Jobs were scarce, and as a foreign student, it would have been virtually impossible to get the few that were available. I had a small stipend, and made a “few quid” doing some odd jobs. Nonetheless the dire economic circumstances forced a series of relocations, each typically one level further down the social level than the one prior. Yet these were happy times, with great friendships and new experiences, more so when I landed at the charming London neighborhood of East Finchley, a quiet suburban backwater about five miles from London City Center.

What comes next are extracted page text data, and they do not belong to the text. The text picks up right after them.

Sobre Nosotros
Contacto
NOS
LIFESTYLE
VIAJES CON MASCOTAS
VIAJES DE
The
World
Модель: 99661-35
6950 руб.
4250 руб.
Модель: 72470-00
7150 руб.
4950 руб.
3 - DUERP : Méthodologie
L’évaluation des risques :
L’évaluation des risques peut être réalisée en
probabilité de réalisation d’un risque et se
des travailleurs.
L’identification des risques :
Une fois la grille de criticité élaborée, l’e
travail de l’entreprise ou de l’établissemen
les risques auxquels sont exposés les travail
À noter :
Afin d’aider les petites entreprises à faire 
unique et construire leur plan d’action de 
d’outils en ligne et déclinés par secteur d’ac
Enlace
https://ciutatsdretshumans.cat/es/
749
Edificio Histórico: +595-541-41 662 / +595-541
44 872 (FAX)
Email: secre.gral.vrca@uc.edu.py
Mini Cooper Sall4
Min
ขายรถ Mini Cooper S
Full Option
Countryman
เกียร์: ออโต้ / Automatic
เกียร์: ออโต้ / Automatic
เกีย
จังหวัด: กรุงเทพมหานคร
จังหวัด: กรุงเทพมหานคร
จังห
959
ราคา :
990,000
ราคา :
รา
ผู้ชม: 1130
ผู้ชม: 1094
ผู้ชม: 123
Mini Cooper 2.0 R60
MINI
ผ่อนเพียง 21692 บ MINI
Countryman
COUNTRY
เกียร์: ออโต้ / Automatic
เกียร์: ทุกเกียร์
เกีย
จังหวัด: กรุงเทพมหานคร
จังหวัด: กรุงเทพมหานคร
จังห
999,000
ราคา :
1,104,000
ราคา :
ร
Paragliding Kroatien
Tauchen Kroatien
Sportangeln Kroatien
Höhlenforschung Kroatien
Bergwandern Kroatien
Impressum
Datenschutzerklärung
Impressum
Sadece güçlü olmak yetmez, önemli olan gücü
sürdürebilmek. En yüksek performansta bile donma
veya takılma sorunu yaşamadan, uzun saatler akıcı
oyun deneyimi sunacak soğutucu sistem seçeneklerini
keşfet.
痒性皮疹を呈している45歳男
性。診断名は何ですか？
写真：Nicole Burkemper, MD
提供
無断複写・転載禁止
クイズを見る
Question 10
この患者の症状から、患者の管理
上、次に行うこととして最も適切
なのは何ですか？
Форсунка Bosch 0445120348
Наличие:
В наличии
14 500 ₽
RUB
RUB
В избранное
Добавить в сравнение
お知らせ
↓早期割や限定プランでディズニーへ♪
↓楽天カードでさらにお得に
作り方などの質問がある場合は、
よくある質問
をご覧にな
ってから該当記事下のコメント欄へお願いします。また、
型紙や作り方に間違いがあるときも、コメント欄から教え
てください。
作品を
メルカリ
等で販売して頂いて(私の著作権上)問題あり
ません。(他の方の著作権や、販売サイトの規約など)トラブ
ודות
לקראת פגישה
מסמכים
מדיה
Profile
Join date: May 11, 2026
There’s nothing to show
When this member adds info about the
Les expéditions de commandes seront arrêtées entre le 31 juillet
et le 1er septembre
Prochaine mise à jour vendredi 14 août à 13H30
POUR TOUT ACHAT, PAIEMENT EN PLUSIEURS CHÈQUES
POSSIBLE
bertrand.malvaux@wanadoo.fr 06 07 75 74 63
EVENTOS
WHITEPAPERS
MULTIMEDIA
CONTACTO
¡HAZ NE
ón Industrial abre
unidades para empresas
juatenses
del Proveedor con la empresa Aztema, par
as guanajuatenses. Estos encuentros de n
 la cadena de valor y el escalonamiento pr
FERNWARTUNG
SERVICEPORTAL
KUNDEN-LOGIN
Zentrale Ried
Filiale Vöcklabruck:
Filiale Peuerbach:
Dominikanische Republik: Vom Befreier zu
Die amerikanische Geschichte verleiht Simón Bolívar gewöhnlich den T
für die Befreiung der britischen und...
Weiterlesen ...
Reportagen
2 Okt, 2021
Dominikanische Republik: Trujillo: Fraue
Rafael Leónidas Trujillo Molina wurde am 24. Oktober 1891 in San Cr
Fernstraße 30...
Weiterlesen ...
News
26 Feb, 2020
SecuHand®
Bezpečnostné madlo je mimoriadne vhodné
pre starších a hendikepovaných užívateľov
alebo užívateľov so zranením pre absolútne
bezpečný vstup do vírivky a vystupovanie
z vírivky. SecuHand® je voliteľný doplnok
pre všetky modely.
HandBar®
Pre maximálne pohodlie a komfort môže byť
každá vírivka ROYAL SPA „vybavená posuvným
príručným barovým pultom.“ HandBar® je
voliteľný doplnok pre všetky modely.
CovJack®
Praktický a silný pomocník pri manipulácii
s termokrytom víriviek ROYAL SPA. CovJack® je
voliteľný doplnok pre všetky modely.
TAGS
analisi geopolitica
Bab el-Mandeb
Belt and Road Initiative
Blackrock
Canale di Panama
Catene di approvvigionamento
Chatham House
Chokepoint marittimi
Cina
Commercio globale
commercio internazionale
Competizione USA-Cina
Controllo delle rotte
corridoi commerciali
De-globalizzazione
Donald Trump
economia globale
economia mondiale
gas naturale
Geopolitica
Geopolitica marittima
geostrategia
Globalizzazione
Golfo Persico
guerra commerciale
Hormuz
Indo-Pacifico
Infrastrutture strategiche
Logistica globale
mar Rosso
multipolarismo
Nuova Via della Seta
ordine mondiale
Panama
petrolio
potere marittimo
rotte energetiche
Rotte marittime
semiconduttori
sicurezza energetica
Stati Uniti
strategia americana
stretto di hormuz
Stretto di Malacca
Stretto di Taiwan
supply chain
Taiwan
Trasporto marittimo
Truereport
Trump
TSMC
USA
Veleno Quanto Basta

Again, as long before, a pleasant and affluent suburb, East Finchley in 1977 was the infrastructure and architectural equivalent of a visit to an eccentric, wealthy, emphysemic great-aunt. While sipping tea and hearing of the “old days” you might gaze upon the fine wood details of the hand made furniture or the anonymous faces in the dulled and dusty photographs on the wall, often in the poses of stern solidity or in an exuberant moment of victory. It would seem that only the passage of time could dull the greatness of all that past glory.
If Great Britain was at its mercantile and military zenith by the beginning of the 20th century, even more so was its pre-eminence in the rapidly growing fields of genetics, statistics and evolutionary biology. In 1890, at the pinnacle of the gilded greatness that was Victorian England, doughty old East Finchley witnessed the birth of one the greatest of her sons, a man who in the words of a one historian was a “genius who almost single-handedly created the foundations for modern statistical science.” His name was Ronald Aylmer Fisher.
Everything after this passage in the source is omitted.